### Source material ###

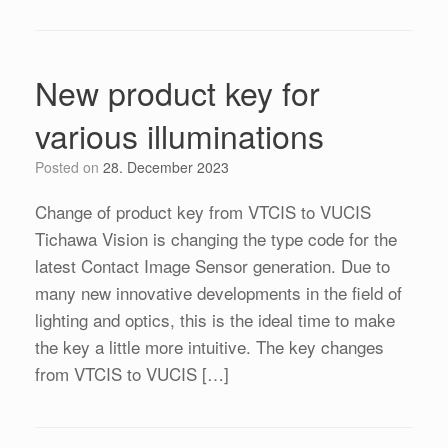
New product key for
various illuminations
Posted on
28. December 2023
Change of product key from VTCIS to VUCIS
Tichawa Vision is changing the type code for the
latest Contact Image Sensor generation. Due to
many new innovative developments in the field of
lighting and optics, this is the ideal time to make
the key a little more intuitive. The key changes
from VTCIS to VUCIS […]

###

▸ **Your instructions**: Select every line in the records above that contains the word "product".

▸ **Exercise response**:
New product key for
Change of product key from VTCIS to VUCIS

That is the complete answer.